▶ _EXERCISE_
Copy every line of the data that includes the string "jest".

··· RECORDS SUPPLIED ···

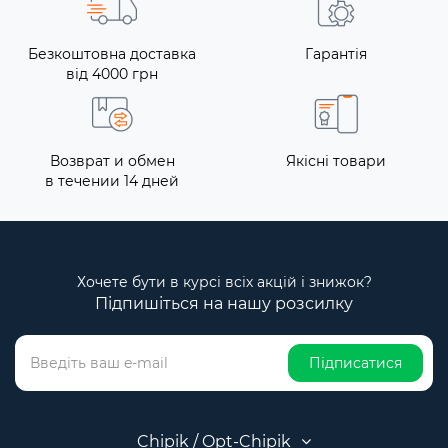
Безкоштовна доставка
Гарантія
від 4000 грн
Возврат и обмен
Якісні товари
в течении 14 дней
Хочете бути в курсі всіх акцій і знижок?
Підпишіться на нашу розсилку
Підписатися
Chipik / Opt-Chipik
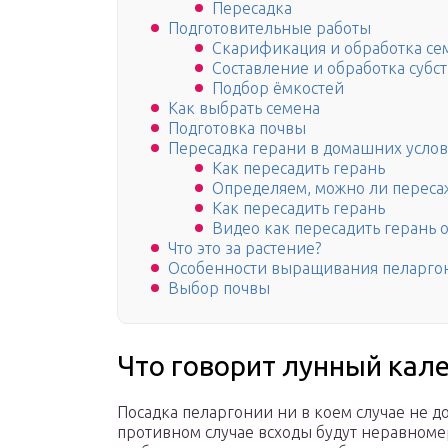
Пересадка
Подготовительные работы
Скарификация и обработка се
Составление и обработка субст
Подбор ёмкостей
Как выбрать семена
Подготовка почвы
Пересадка герани в домашних усло
Как пересадить герань
Определяем, можно ли переса
Как пересадить герань
Видео как пересадить герань 
Что это за растение?
Особенности выращивания пеларго
Выбор почвы
Что говорит лунный кале
Посадка пеларгонии ни в коем случае не д
противном случае всходы будут неравноме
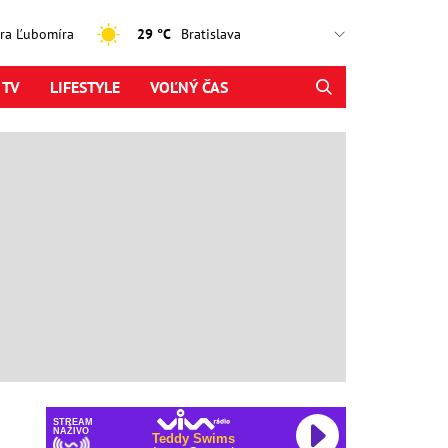
jtra Ľubomíra
29 °C
 TV
LIFESTYLE
VOĽNÝ ČAS
STREAM
NAŽIVO
Teddy Swims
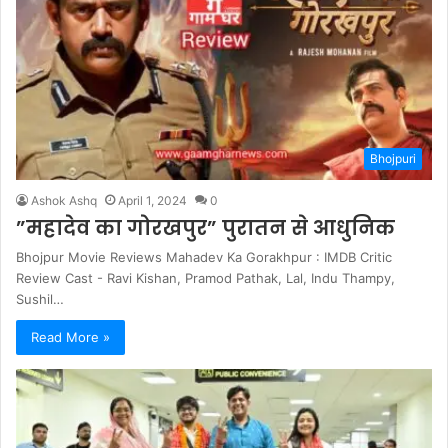
Bhojpuri
Ashok Ashq
April 1, 2024
0
”महादेव का गोरखपुर” पुरातन से आधुनिक
Bhojpur Movie Reviews Mahadev Ka Gorakhpur : IMDB Critic
Review Cast - Ravi Kishan, Pramod Pathak, Lal, Indu Thampy,
Sushil…
Read More »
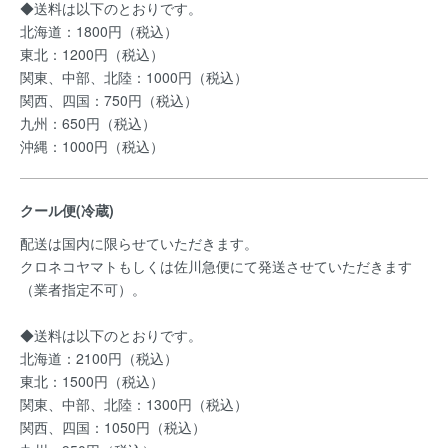
◆送料は以下のとおりです。
北海道：1800円（税込）
東北：1200円（税込）
関東、中部、北陸：1000円（税込）
関西、四国：750円（税込）
九州：650円（税込）
沖縄：1000円（税込）
クール便(冷蔵)
配送は国内に限らせていただきます。
クロネコヤマトもしくは佐川急便にて発送させていただきます
（業者指定不可）。
◆送料は以下のとおりです。
北海道：2100円（税込）
東北：1500円（税込）
関東、中部、北陸：1300円（税込）
関西、四国：1050円（税込）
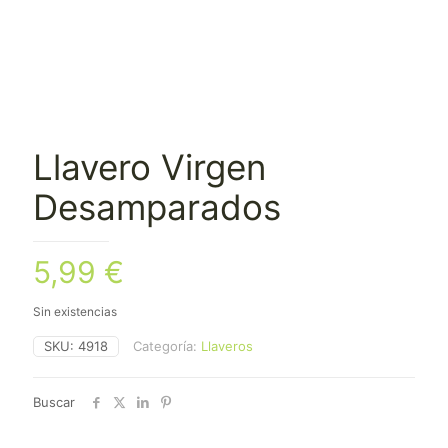
Llavero Virgen
Desamparados
5,99
€
Sin existencias
SKU:
4918
Categoría:
Llaveros
Buscar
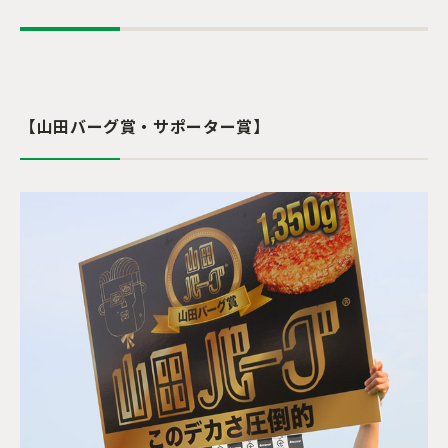
【山田バーグ賞・サポーター賞】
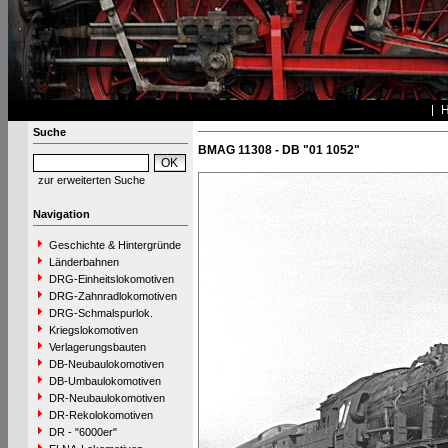
Suche
BMAG 11308 - DB "01 1052"
zur erweiterten Suche
Navigation
Geschichte & Hintergründe
Länderbahnen
DRG-Einheitslokomotiven
DRG-Zahnradlokomotiven
DRG-Schmalspurlok.
Kriegslokomotiven
Verlagerungsbauten
DB-Neubaulokomotiven
DB-Umbaulokomotiven
DR-Neubaulokomotiven
DR-Rekolokomotiven
DR - "6000er"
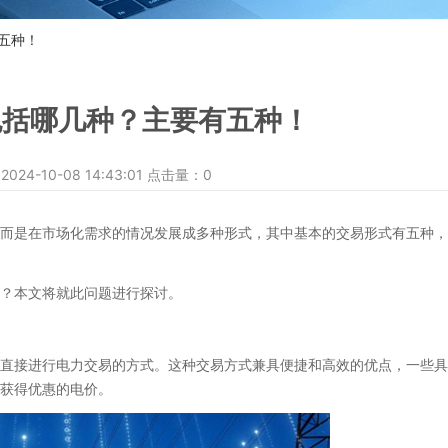
五种！
包括哪几种？主要有五种！
-10-08 14:43:01 点击量：
0
是在市场化需求的情况发展成多种形式，其中基本的交易形式有五种，
？本文将就此问题进行探讨。
接进行电力交易的方式。这种交易方式兼具便捷和高效的优点，一些具
获得优惠的电价。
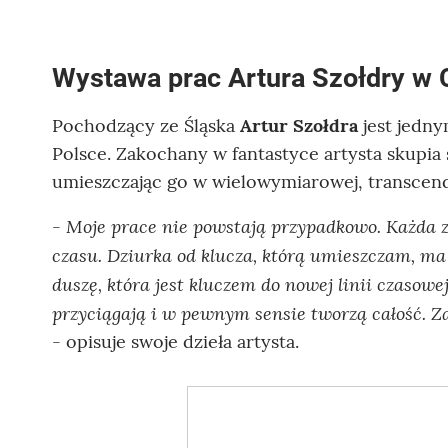
Wystawa prac Artura Szołdry w
Pochodzący ze Śląska
Artur Szołdra
jest jedny
Polsce. Zakochany w fantastyce artysta skupia s
umieszczając go w wielowymiarowej, transcend
- Moje prace nie powstają przypadkowo. Każda z
czasu. Dziurka od klucza, którą umieszczam, ma 
duszę, która jest kluczem do nowej linii czasowej
przyciągają i w pewnym sensie tworzą całość. 
- opisuje swoje dzieła artysta.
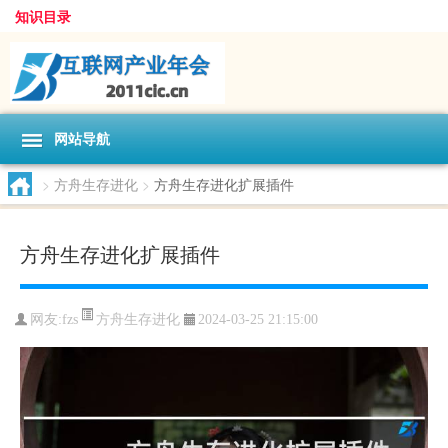
知识目录
网站导航
>
方舟生存进化
>
方舟生存进化扩展插件
方舟生存进化扩展插件
方舟生存进化
网友:
fzs
2024-03-25 21:15:00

···

▶ _ANSWER BELOW_
jest jedny
duszę, która jest kluczem do nowej linii czasowej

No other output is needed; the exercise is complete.